* What you are asked to do *
In the listing below, find every line containing "Identify" and copy it out.

━━━ Input data ━━━

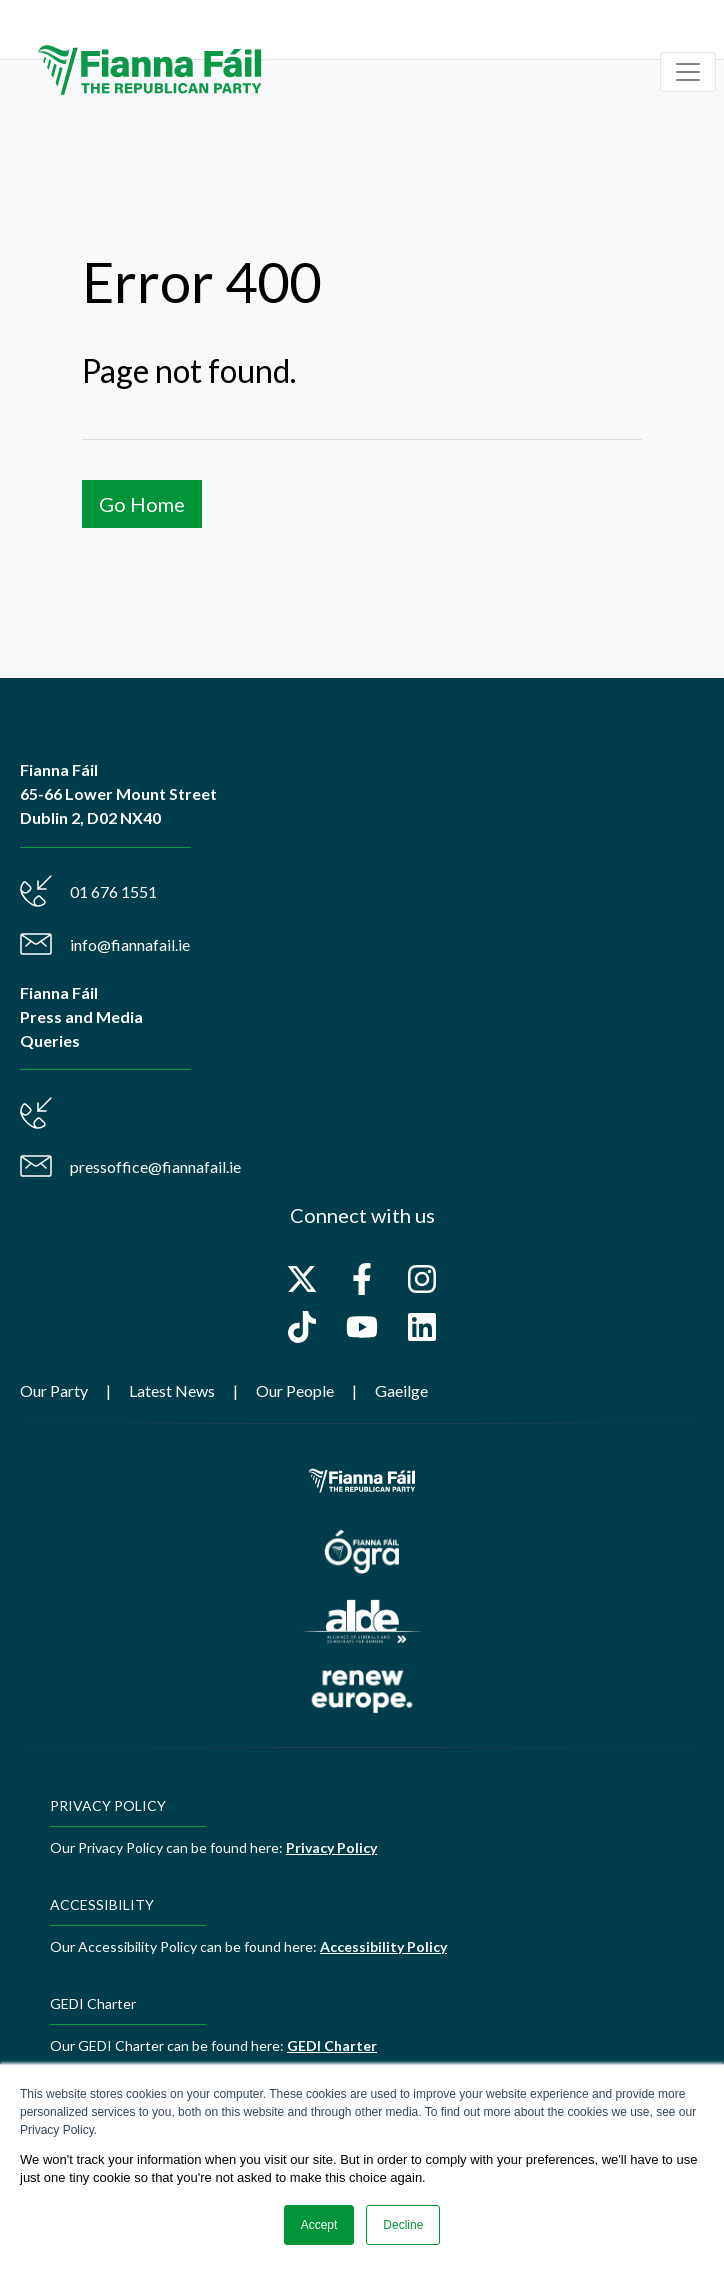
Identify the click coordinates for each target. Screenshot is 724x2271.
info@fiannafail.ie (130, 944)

━━━
━━━ Input data ━━━

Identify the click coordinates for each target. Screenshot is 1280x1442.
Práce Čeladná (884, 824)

━━━
━━━ Input data ━━━

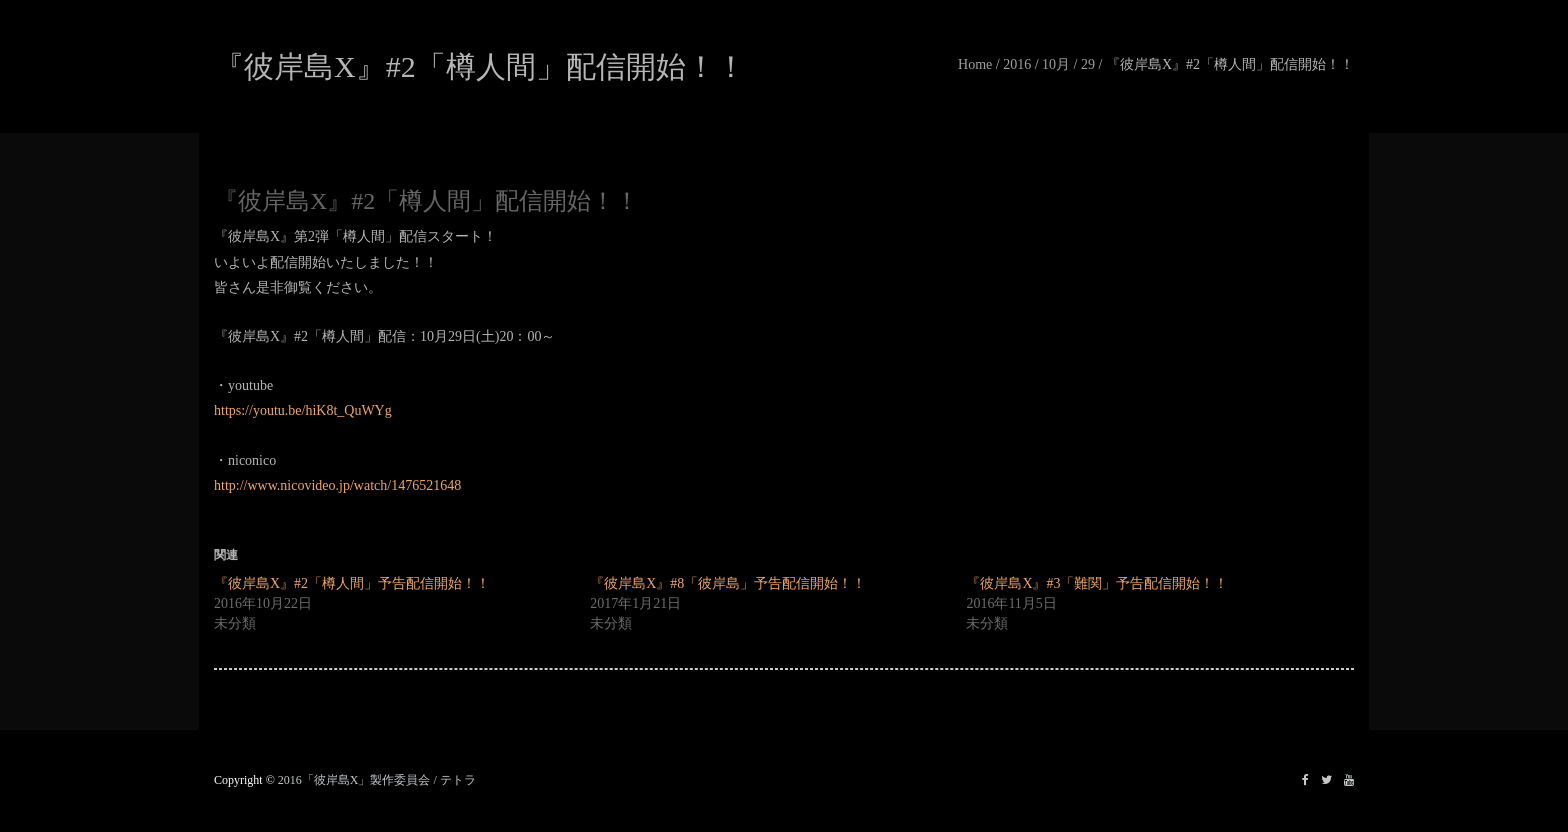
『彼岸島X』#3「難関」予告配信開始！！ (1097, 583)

━━━

* Response to the task *
Identify the click coordinates for each target. Screenshot is 724x2271.
Identify the click coordinates for each target. Screenshot is 1280x1442.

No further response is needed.